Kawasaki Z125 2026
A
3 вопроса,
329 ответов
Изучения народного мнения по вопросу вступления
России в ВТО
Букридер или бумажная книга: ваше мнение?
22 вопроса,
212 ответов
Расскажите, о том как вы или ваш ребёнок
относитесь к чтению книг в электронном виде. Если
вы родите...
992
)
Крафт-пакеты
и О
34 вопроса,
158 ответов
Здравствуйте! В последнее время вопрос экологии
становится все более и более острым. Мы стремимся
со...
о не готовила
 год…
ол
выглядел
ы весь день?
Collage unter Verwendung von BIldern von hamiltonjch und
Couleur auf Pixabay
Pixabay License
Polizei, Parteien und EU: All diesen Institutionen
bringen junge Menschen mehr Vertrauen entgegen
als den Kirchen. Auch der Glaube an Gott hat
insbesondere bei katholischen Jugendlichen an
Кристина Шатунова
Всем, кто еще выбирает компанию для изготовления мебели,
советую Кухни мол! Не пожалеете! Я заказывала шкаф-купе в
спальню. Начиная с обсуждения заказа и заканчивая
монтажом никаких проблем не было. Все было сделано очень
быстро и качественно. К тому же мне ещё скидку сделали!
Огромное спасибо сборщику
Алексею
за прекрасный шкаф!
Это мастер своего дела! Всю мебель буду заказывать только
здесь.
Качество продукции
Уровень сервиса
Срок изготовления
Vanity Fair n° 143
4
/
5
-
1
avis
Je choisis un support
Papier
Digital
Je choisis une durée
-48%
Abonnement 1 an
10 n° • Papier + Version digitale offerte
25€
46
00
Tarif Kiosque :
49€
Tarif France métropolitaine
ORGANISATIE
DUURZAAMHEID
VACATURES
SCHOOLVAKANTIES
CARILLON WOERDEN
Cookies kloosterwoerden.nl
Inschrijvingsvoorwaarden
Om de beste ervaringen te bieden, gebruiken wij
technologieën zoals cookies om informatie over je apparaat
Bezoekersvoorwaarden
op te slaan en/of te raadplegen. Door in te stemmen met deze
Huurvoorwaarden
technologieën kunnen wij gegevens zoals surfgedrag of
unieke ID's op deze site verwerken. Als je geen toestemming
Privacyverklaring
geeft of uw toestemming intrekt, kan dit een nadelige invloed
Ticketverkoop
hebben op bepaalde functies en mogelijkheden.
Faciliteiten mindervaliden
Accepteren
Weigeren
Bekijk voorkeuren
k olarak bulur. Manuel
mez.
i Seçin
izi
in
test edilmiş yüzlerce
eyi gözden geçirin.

————

> [What to do]:
Pick out the lines above containing the word "изготовления", then copy them.

> [Written answer]:
Всем, кто еще выбирает компанию для изготовления мебели,
Срок изготовления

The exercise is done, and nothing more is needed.